▶ **Assigned task**
Please report each line of the data below that contains "United".

=-=-=

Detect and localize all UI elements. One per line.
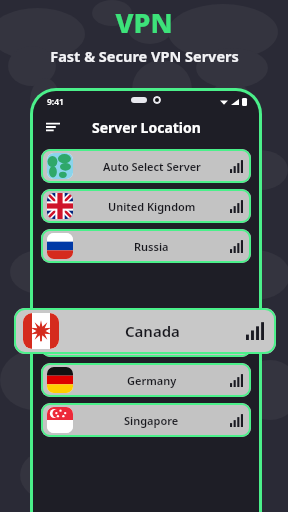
staticText: Auto Select Server bbox=[103, 159, 201, 174]
button[interactable]: India bbox=[41, 323, 251, 357]
button[interactable]: Germany bbox=[41, 363, 251, 397]
staticText: Fast & Secure VPN Servers bbox=[50, 46, 239, 66]
button[interactable]: Singapore bbox=[41, 403, 251, 437]
button[interactable]: Auto Select Server bbox=[41, 149, 251, 183]
staticText: Singapore bbox=[124, 413, 179, 428]
button[interactable]: Russia bbox=[41, 229, 251, 263]
button[interactable]: Canada bbox=[14, 308, 276, 354]
staticText: Russia bbox=[134, 239, 169, 254]
button[interactable]: United Kigndom bbox=[41, 189, 251, 223]
staticText: 9:41 bbox=[47, 96, 64, 108]
staticText: Germany bbox=[127, 373, 177, 388]
staticText: United Kigndom bbox=[108, 199, 196, 214]
button[interactable]: Menu bbox=[41, 115, 65, 139]
staticText: India bbox=[138, 333, 166, 348]
staticText: Server Location bbox=[92, 118, 201, 137]
staticText: VPN bbox=[115, 4, 173, 41]
staticText: Canada bbox=[125, 321, 180, 341]
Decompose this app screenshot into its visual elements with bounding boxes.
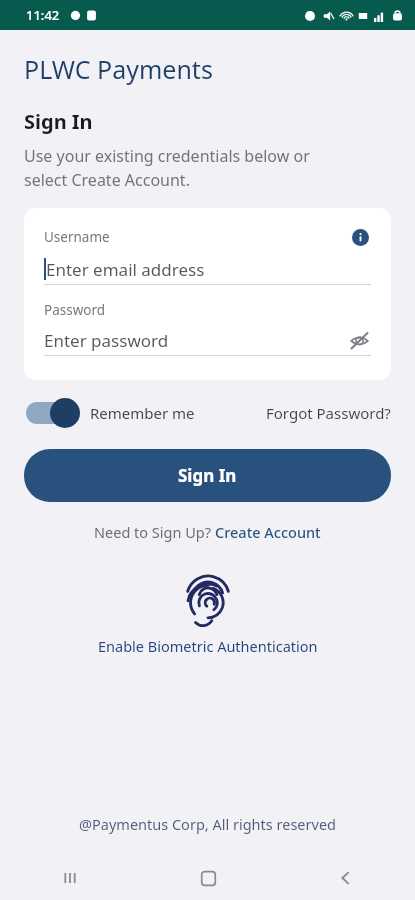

=-=-=

▶ **Response to the task**
button[interactable]: United Kigndom bbox=[41, 189, 251, 223]
staticText: United Kigndom bbox=[108, 199, 196, 214]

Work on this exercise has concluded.